REPUBLIKA.CO.ID, JAKARTA -- Komisi Pemberantasan Korupsi (KPK) menyayangkan putusan Majelis Hakim Pengadilan Tindak Pidana Korupsi yang tidak mengabulkan tuntutan jaksa soal pencabutan hak politik kepada terdakwa kasus suap Mohamad Sanusi. Dalam putusannya, hakim hanya mengabulkan tuntutan pidana pokok yakni tujuh tahun penjara dan denda Rp250 juta subsider dua bulan.
Menurut Juru Bicara KPK, Febri Diansyah tuntutan pencabutan hak politik memang diinisiasi kepada pelaku korupsi yang berasal dari lembaga politik baik, DPRD, DPD, maupun DPD.

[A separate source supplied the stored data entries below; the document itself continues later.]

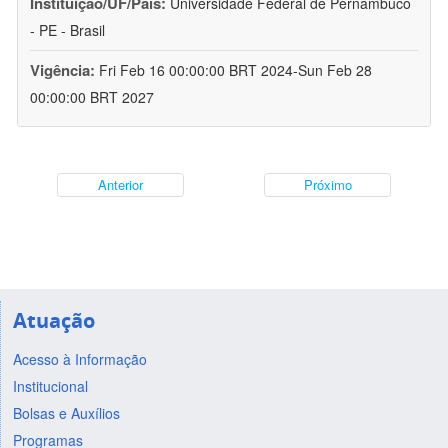
Instituição/UF/País:
Universidade Federal de Pernambuco
- PE - Brasil
Vigência:
Fri Feb 16 00:00:00 BRT 2024-Sun Feb 28
00:00:00 BRT 2027
Anterior
Próximo
Atuação
Acesso à Informação
Institucional
Bolsas e Auxílios
Programas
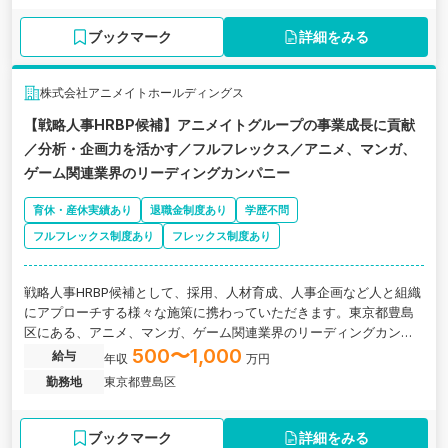
ブックマーク
詳細をみる
株式会社アニメイトホールディングス
【戦略人事HRBP候補】アニメイトグループの事業成長に貢献
／分析・企画力を活かす／フルフレックス／アニメ、マンガ、
ゲーム関連業界のリーディングカンパニー
育休・産休実績あり
退職金制度あり
学歴不問
フルフレックス制度あり
フレックス制度あり
戦略人事HRBP候補として、採用、人材育成、人事企画など人と組織
にアプローチする様々な施策に携わっていただきます。東京都豊島
区にある、アニメ、マンガ、ゲーム関連業界のリーディングカンパ
ニーの求人です。
500〜1,000
給与
年収
万円
勤務地
東京都豊島区
ブックマーク
詳細をみる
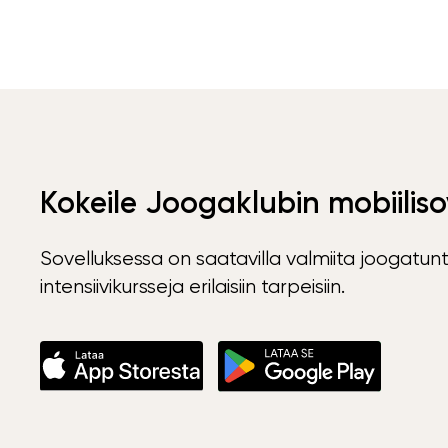
Kokeile Joogaklubin mobiiliso
Sovelluksessa on saatavilla valmiita joogatunt
intensiivikursseja erilaisiin tarpeisiin.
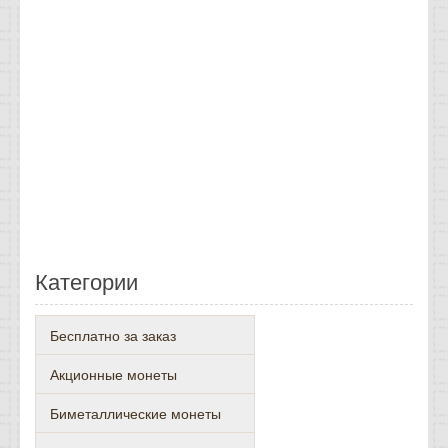
Категории
Бесплатно за заказ
Акционные монеты
Биметаллические монеты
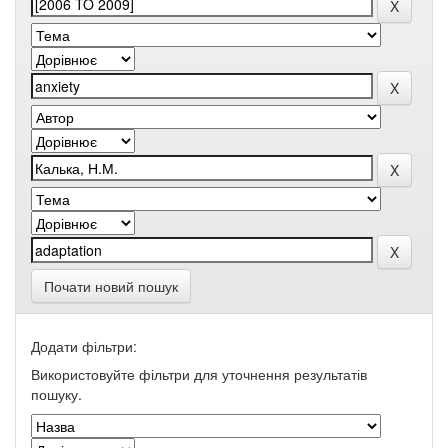
Почати новий пошук
Додати фільтри:
Використовуйте фільтри для уточнення результатів
пошуку.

"Bagi KPK pencabutan hak politik sanksi untuk memberikan efek jera untuk tidak melakukan korupsi sektor politik karena banyakr risiko dan kerugian yang dialami masyarakat oleh orang-orang yang pernah terpidana kasus korupsi di dunia politik," katanya di Gedung KPK, Jalan HR Rasuna Said, Kuningan, Jakarta Selatan, Kamis (29/12).
Sebab aturan saat ini memungkinkan mantan narapidana bisa kembali berkontestasi politik dalam Pemilu. Sehingga, terbuka lebar bagi narapidana korupsi untuk terpilih kembali.

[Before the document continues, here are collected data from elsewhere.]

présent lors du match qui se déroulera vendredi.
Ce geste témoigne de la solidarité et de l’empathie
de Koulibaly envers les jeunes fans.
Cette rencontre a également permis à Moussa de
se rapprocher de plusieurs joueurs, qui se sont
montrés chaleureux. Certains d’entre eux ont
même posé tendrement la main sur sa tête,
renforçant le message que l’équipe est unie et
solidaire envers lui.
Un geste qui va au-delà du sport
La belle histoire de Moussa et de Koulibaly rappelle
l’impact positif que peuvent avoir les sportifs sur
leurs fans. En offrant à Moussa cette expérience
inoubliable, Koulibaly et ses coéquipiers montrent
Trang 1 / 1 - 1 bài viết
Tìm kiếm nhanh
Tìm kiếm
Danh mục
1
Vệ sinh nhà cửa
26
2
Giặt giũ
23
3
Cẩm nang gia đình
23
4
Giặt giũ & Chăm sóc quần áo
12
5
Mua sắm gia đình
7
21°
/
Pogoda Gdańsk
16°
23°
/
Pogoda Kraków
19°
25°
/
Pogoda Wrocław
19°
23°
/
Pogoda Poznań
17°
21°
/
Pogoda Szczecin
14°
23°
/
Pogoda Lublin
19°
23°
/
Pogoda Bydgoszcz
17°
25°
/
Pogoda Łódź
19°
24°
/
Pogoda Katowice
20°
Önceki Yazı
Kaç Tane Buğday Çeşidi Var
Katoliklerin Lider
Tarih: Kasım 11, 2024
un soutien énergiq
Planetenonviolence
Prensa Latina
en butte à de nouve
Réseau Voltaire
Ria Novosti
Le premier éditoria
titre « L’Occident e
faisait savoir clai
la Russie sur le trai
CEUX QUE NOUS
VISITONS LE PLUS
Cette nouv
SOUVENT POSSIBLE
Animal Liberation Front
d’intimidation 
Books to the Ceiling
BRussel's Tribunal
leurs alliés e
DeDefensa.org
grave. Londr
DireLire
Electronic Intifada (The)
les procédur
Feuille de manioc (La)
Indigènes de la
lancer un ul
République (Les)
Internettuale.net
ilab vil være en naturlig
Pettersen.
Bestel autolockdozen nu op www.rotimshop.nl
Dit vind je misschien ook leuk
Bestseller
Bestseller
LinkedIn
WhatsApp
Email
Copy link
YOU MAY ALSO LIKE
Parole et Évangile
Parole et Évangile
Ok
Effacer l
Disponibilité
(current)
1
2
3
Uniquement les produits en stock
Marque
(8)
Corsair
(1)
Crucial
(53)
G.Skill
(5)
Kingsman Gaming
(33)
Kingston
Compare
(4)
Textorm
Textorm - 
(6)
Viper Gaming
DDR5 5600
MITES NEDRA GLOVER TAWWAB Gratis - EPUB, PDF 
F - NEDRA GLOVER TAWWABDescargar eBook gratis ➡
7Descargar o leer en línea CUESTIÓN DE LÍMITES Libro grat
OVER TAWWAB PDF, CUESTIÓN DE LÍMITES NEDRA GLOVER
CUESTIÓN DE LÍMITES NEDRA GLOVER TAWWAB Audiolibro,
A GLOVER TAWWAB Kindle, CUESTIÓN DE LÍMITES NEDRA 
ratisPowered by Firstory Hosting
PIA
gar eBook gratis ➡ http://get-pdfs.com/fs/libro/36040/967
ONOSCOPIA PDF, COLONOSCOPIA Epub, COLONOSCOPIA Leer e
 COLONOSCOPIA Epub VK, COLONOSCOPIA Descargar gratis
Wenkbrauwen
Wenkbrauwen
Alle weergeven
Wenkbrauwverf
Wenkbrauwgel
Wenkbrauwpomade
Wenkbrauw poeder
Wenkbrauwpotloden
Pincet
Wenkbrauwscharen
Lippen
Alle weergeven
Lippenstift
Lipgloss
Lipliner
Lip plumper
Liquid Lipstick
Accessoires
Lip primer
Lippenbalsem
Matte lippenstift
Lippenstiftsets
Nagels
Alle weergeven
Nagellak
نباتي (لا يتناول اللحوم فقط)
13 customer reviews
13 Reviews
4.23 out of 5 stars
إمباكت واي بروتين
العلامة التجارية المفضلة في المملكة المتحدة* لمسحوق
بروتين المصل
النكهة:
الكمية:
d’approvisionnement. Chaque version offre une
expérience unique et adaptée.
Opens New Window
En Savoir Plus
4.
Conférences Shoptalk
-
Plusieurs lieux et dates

"Harapan KPK jajaran MA punya mind-set bersama-sama untuk memberantas korupsi sektor politik dan pencabutan ini diatur dalam UU Tipikor, dan KPK hampir selalu mengajukan tuntutan itu kepada terdakwa yang ada risiko pihak yang diwakili akan melakukan perbuatan korupsi," ujarnya.
Adapun secara umum, KPK belum memutuskan langkah yang diambil terkait putusan vonis kepada mantan Ketua Komisi D DPRD DKI Jakarta itu. Apakah akan menerima putusan atau banding.
"Sudah koordinasi dengan tim penuntutan, akan pelajari lebih dulu yang pasti ada sejumlah tuntutan yang menurut KPK yakini benar dan bisa dibuktikan dan belum bisa diterima hakim," jelasnya.
Sebelum, Majelis Hakim Pengadilan Tindak Pidana Korupsi memvonis mantan Ketua Komisi D DPRD DKI Jakarta Muhammad Sanusi pidana tujuh tahun penjara dan denda sebesar Rp250 juta dengan subsider dua bulan kurungan penjara.
Putusan ini lebih rendah dari tuntutan jaksa yakni 10 tahun penjara dengan denda sebesar Rp500 juta dengan subsider empat bulan penjara. Selain itu, jaksa juga meminta hakim menjatuhkan pidana tambahan berupa pencabutan hak politik untuk dipilih lima tahun setelah menjalani pidana pokok. Namun, ternyata majelis hakim tidak sependapat dengan pencabutan hak politik tersebut.